Over the last nine months, the United Kingdom has approved about 60 Iranian postgraduate students to study “proliferation-sensitive” subjects such as nuclear physics, microbiology and certain electrical and chemical engineering fields, the London Times reported yesterday.

According to David Willetts, an official monitoring university education, 30 Iranians were conducting postgraduate studies in nuclear physics and nuclear engineering from 2005 to 2006.

“Given that we need to have tougher sanctions against Iran, it does seem extraordinary that the government is not yet stopping Iranians coming here to study nuclear physics.  There is legitimate concern about what some students have been studying,” Willetts said.

The United Kingdom’s Foreign Office said this weekend that it was reviewing security concerns over the Iranian students and planned to establish new security standards within the next several weeks.

The tightened regulations are expected to cover the studies of metallurgy, molecular biology, chemistry and nuclear science.
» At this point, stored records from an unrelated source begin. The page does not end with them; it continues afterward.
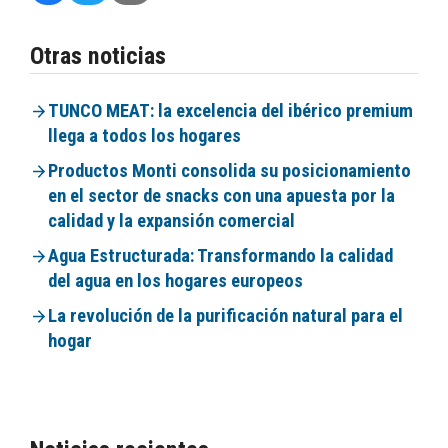
Otras noticias
TUNCO MEAT: la excelencia del ibérico premium
llega a todos los hogares
Productos Monti consolida su posicionamiento
en el sector de snacks con una apuesta por la
calidad y la expansión comercial
Agua Estructurada: Transformando la calidad
del agua en los hogares europeos
La revolución de la purificación natural para el
hogar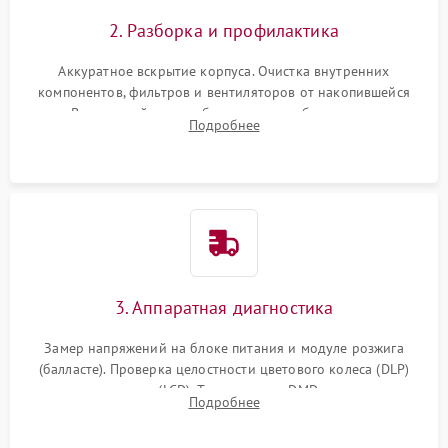
2. Разборка и профилактика
Аккуратное вскрытие корпуса. Очистка внутренних
компонентов, фильтров и вентиляторов от накопившейся
пыли. Визуальный осмотр блока питания, балласта лампы и
Подробнее
материнской платы на наличие прогаров или вздутых
элементов.
3. Аппаратная диагностика
Замер напряжений на блоке питания и модуле розжига
(балласте). Проверка целостности цветового колеса (DLP)
или поляризаторов (LCD). Тестирование DMD-чипа, датчиков
Подробнее
температуры и оптопар с помощью мультиметра и
осциллографа.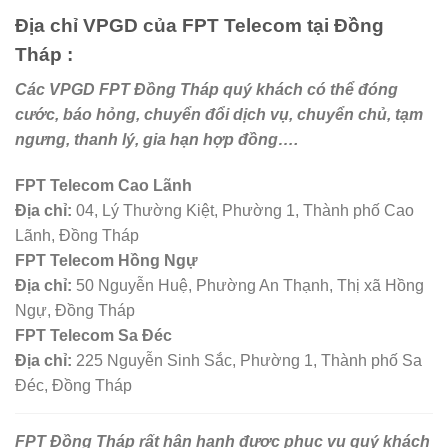
Địa chỉ VPGD của FPT Telecom tạ
i Đồng
Tháp :
Các VPGD FPT Đồng Tháp quý khách có thể đóng
cước, báo hỏng, chuyển đổi dịch vụ, chuyển chủ, tạm
ngưng, thanh lý, gia hạn hợp đồng….
FPT Telecom Cao Lãnh
Địa chỉ:
04, Lý Thường Kiệt, Phường 1, Thành phố Cao
Lãnh, Đồng Tháp
FPT Telecom Hồng Ngự
Địa chỉ:
50 Nguyễn Huệ, Phường An Thạnh, Thị xã Hồng
Ngự, Đồng Tháp
FPT Telecom Sa Đéc
Địa chỉ:
225 Nguyễn Sinh Sắc, Phường 1, Thành phố Sa
Đéc, Đồng Tháp
FPT Đồng Tháp rất hân hạnh được phục vụ quý khách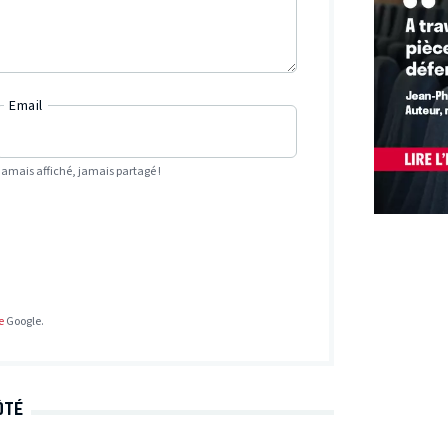
Email
Jamais affiché, jamais partagé !
e
Google.
ÔTÉ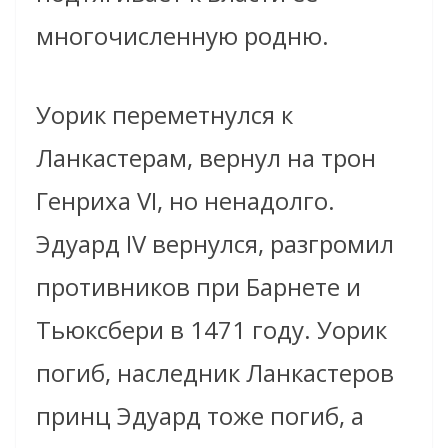
многочисленную родню.
Уорик переметнулся к
Ланкастерам, вернул на трон
Генриха VI, но ненадолго.
Эдуард IV вернулся, разгромил
противников при Барнете и
Тьюксбери в 1471 году. Уорик
погиб, наследник Ланкастеров
принц Эдуард тоже погиб, а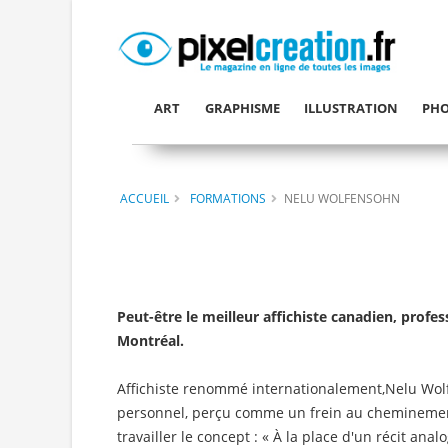
ART
GRAPHISME
ILLUSTRATION
PHO
ACCUEIL
FORMATIONS
NELU WOLFENSOHN
Peut-être le meilleur affichiste canadien, profe
Montréal.
Affichiste renommé internationalement,
Nelu Wolf
personnel, perçu comme un frein au cheminement
travailler le concept : « À la place d'un récit ana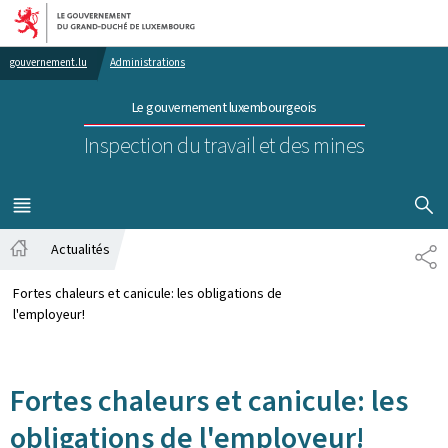
Aller au menu principal
Aller au contenu
gouvernement.lu
Administrations
Le gouvernement luxembourgeois
Inspection du travail et des mines
AFFICHER
MENU
PRINCIPAL
Actualités
PA
Accueil
Fortes chaleurs et canicule: les obligations de
l'employeur!
Fortes chaleurs et canicule: les
obligations de l'employeur!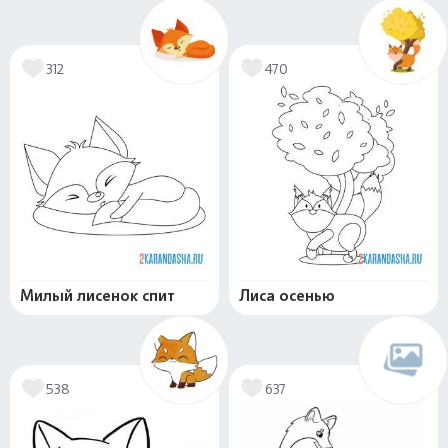
312
470
Милый лисенок спит
Лиса осенью
538
637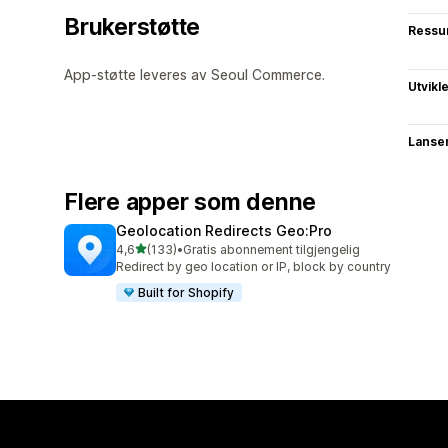
Brukerstøtte
Ressu
App-støtte leveres av Seoul Commerce.
Utvikl
Lanse
Flere apper som denne
Geolocation Redirects Geo:Pro
av 5 stjerner
4,6
(133)
•
Gratis abonnement tilgjengelig
Totalt 133 omtaler
Redirect by geo location or IP, block by country
Built for Shopify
Currently, a university must elect to inform the government that a student from a non-EU country has been approved to study a sensitive area before an investigation can take place.

In the past, the United Kingdom has served as a place of study for researchers from states conducting controversial weapons activities.  Between 1980 and 1984, the Iraqi microbiologist Rihab Taha (see GSN, March 14, 2006) studied at the University of East Anglia.  Taha later rose to a key position in Iraq’s biological weapons program and earned the nickname “Dr. Germ” (Jack Grimston, London Times, Oct. 28).